Problem to work on: Restate exactly, please, each line of the listing from the one with "sezóna, a to" to the last, including both.

Input data:
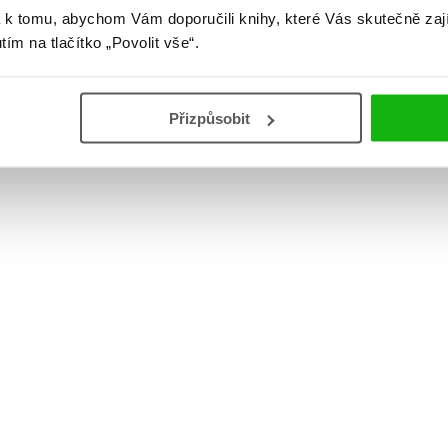
 k tomu, abychom Vám doporučili knihy, které Vás skutečně zaj
Díky zářijové merendě vám seznam knih k přečtení
utím na tlačítko „Povolit vše“.
naroste o tři kilometry, blíží se totiž podzimní knižní
sezóna, a to znamená hodně knížek a taky hodně
knižních novinek 😍
Přizpůsobit
číst více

Answer space:
sezóna, a to znamená hodně knížek a taky hodně
knižních novinek 😍
Přizpůsobit
číst více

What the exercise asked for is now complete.